Of late, technology involving metal nanoparticles is blossoming with new potential applications emerging every day. This can be attributed to the fact that the properties of metal nanoparticles differ from both the atomic and bulk size extremes; including, optical, magnetic, electrical and adsorption. Recent technological advances have already helped establish that besides composition, chemical ordering at the atomic level is critical when it comes to determining important nanoalloy properties in magnetic and catalytic applications. First principle methods such as the density functional theory have the ability to capture accurate nanoalloy energetics, unfortunately, their applicability is limited to very small nanoparticle sizes as a result of the exorbitant computational cost involved. Therefore, despite the fact that remarkable applications for metal nanoparticles have already been established, a good comprehension of their stability in relation to morphology and chemical ordering has remained hazy.

Recently, University of Pittsburgh researchers (Zihao Yan, Michael Taylor and Ashley Mascareno) led by professor Giannis Mpourmpakis introduced a novel bond centric (BC) model that could accurately and rapidly determine the energetics of alloy metal nanoparticles with arbitrary morphology, composition, and chemical ordering.
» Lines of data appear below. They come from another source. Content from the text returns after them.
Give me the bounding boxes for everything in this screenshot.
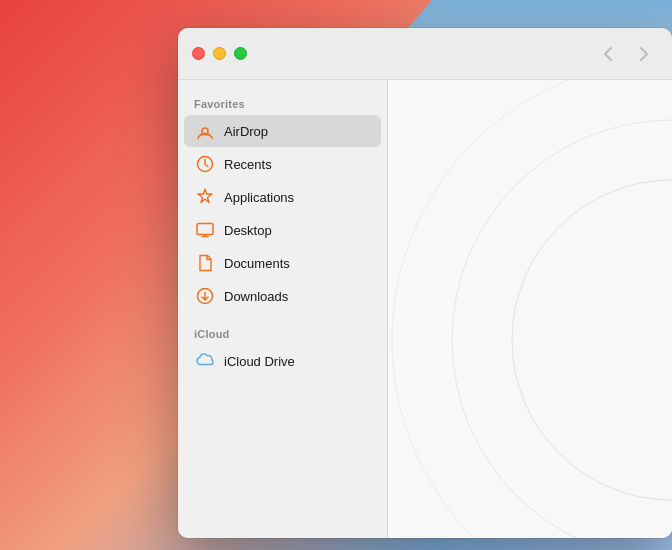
applications-icon xyxy=(194,186,216,208)
recents-icon xyxy=(194,153,216,175)
desktop-icon xyxy=(194,219,216,241)
svg-rect-6 xyxy=(388,80,672,538)
svg-rect-2 xyxy=(197,224,213,235)
sidebar-item-applications[interactable]: Applications xyxy=(184,181,381,213)
close-button[interactable] xyxy=(192,47,205,60)
back-button[interactable] xyxy=(594,40,622,68)
finder-window: Favorites AirDrop xyxy=(178,28,672,538)
sidebar-item-desktop[interactable]: Desktop xyxy=(184,214,381,246)
sidebar: Favorites AirDrop xyxy=(178,80,388,538)
recents-label: Recents xyxy=(224,157,272,172)
forward-button[interactable] xyxy=(630,40,658,68)
airdrop-icon xyxy=(194,120,216,142)
icloud-section-label: iCloud xyxy=(178,322,387,344)
main-area xyxy=(388,80,672,538)
sidebar-item-documents[interactable]: Documents xyxy=(184,247,381,279)
sidebar-item-downloads[interactable]: Downloads xyxy=(184,280,381,312)
favorites-section-label: Favorites xyxy=(178,92,387,114)
nav-arrows xyxy=(594,28,658,80)
sidebar-item-icloud-drive[interactable]: iCloud Drive xyxy=(184,345,381,377)
documents-label: Documents xyxy=(224,256,290,271)
background-curves xyxy=(388,80,672,538)
minimize-button[interactable] xyxy=(213,47,226,60)
desktop-label: Desktop xyxy=(224,223,272,238)
applications-label: Applications xyxy=(224,190,294,205)
maximize-button[interactable] xyxy=(234,47,247,60)
traffic-lights xyxy=(192,47,247,60)
downloads-icon xyxy=(194,285,216,307)
icloud-drive-label: iCloud Drive xyxy=(224,354,295,369)
title-bar xyxy=(178,28,672,80)
airdrop-label: AirDrop xyxy=(224,124,268,139)
documents-icon xyxy=(194,252,216,274)
downloads-label: Downloads xyxy=(224,289,288,304)
sidebar-item-recents[interactable]: Recents xyxy=(184,148,381,180)
sidebar-item-airdrop[interactable]: AirDrop xyxy=(184,115,381,147)
icloud-icon xyxy=(194,350,216,372)
window-content: Favorites AirDrop xyxy=(178,80,672,538)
They anticipated that their model would capture cohesive energy trends over a range of monometallic and bimetallic nanoparticles and mixing behavior of nanoalloys, in great agreement with density functional theory calculations. Their work is currently published in the research journal, Nano Letters.

The research method employed commenced with the evaluation of the performance of the facile square-root bond cutting (SRB) model on calculating cohesive energies of monometallic and bimetallic metal nanoparticles using density functional theory calculations. Next, based on the performance of the SRB model, they introduced scaling factors that corrected the bimetallics energetics by utilizing highly accurate bimetallic bond strength data from literature. Lastly, the researchers demonstrated the successful application of their model where they effectively screened the thermodynamic stability of alloy metal nanoparticles and compared the results obtained with density functional theory calculations and experiments. “We were very excited to successfully apply our model to an FePt alloy nanoparticle that consisted of 23,196 atoms and show that the experimentally synthesized nanostructure was captured as one of the lowest in energy configurations”, said professor Mpourmpakis.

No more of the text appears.